What is even more bothersome about this whole deal is that the folk that claim this hotel is so badly needed and that it can’t be built without lucrative tax exemptions and subsidies are essentially leaders in the hospitality industry, which reaps the lion’s share of benefits from the city’s hotel-motel tax. It’s no secret that they have been pushing back on the idea of relinquishing a few more of those dollars to the city so that New Orleans can begin to make much needed infrastructure improvements. We hope that the committee that has been convened to work out some consensus on that matter comes up with solutions soon that are fair to all entities. But talk about wanting your bread pudding . . . with rum sauce . . . and eating it too.

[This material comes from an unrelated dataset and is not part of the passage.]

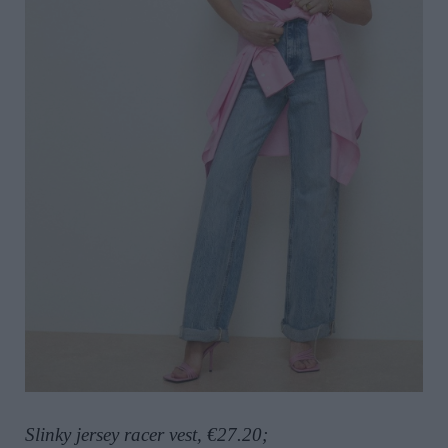
Slinky jersey racer vest, €27.20;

You can’t be hard pressed to share hotel-motel tax money with the city in a more equitable manner on one hand and then want to push the city into giving up millions in property tax revenue on the other hand just because you want a hotel with a skywalk.

Speaking of wanting it all, it is not lost on us, here at The Tribune, that the developers of the proposed hotel are among those that stridently led the charge to push small-time, local property owners out of the short-term rental industry. How dare they ask for tax exemptions on a $557.5 million hotel development after fighting to keep working people from making a few extra dollars–money that helped them pay mortgages, taxes and live better quality lives–by renting their investment property on the short-term rental market. To allow the developers of this proposed hotel to build, open and operate it without paying its share of property taxes would reach unprecedented levels of impropriety and disrespect toward the people of New Orleans.

Why are we even talking about this any longer?

There is some hard working citizen struggling right now to pay their property taxes in this city. Somewhere across the city, there is a small business owner trying hard to keep up with his or her obligations–permits, fees for this, fees for that, and all sorts of taxes. And in a historically African-American, but quickly-gentrifying area of town, there are men and women about to lose a home that’s been in their families for generations because inflated, rising property values have priced them out of neighborhoods they help build. For those reasons alone, a wealthy developer like Joe Jaeger Jr. and his partners should feel compelled to not ask for any special favors from the city, especially one that involves not paying hundreds of millions of dollars in property taxes that they can afford and that the city needs.